• **About this exercise**:
Please return every line of the records that contains the word "TECHINO".

____________________

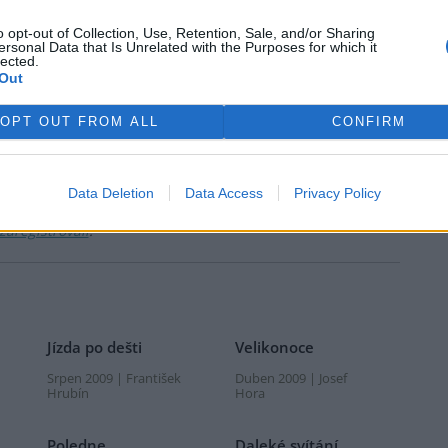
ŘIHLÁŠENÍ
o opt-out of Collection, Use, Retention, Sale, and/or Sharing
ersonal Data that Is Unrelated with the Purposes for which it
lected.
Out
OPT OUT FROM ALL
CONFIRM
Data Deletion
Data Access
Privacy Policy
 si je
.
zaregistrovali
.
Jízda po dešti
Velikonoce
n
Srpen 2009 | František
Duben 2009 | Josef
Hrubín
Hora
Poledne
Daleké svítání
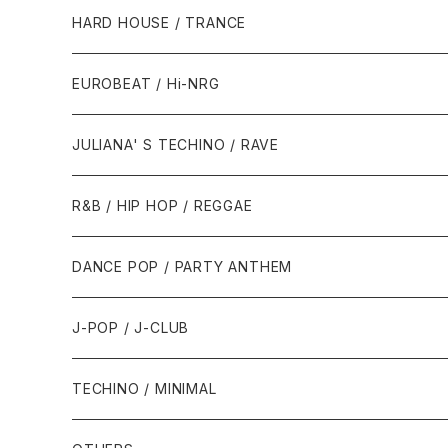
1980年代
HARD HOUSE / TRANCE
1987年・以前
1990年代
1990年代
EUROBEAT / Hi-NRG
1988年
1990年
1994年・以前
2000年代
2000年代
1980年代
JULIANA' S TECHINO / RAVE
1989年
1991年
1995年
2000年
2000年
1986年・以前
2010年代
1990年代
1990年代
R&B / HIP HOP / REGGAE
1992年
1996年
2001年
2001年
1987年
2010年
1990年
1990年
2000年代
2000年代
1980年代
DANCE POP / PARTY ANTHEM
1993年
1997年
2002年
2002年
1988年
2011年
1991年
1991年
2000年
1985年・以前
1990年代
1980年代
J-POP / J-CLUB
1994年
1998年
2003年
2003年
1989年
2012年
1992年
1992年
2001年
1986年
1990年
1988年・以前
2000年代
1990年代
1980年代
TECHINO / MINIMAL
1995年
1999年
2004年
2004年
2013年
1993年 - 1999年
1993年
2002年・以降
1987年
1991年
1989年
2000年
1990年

____________________

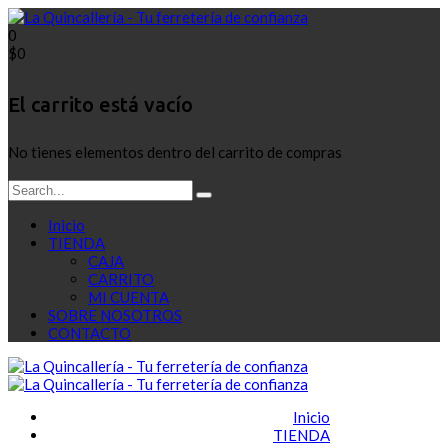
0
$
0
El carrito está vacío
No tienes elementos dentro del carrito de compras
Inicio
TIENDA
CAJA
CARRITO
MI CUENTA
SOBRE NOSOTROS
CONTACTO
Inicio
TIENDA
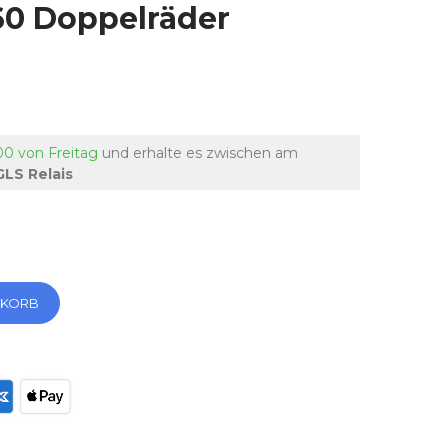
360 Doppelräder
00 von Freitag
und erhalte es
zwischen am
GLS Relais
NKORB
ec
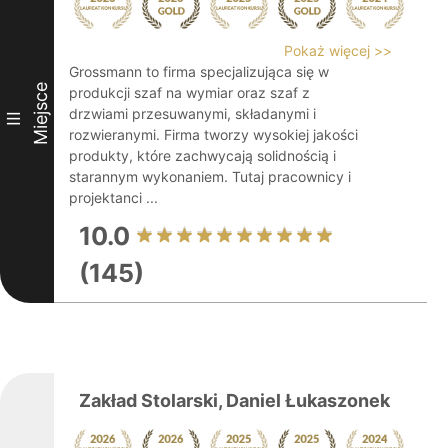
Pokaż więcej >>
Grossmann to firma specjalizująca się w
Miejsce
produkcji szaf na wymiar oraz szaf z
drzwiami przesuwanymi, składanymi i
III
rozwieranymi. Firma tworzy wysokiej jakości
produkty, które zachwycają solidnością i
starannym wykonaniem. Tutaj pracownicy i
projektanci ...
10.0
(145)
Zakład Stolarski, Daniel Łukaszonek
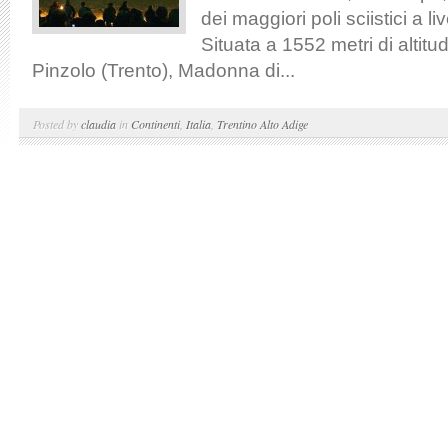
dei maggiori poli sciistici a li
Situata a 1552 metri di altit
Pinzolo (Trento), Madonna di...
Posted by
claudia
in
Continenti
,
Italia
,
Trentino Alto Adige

____________________

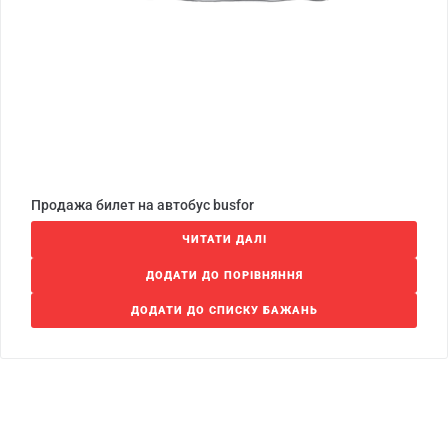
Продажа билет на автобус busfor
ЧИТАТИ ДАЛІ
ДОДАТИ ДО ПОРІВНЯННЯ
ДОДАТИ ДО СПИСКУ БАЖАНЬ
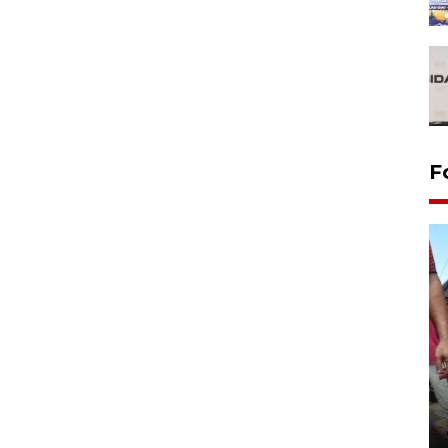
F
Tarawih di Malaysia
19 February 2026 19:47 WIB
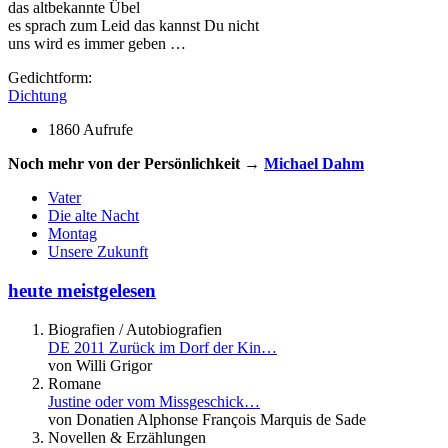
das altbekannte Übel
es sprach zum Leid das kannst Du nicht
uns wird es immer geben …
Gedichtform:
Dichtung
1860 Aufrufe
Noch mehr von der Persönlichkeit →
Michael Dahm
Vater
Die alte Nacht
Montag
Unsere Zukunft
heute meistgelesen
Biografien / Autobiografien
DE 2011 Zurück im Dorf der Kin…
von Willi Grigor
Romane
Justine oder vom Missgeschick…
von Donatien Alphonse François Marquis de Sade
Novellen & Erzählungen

____________________

• **Reply**:
JULIANA' S TECHINO / RAVE
TECHINO / MINIMAL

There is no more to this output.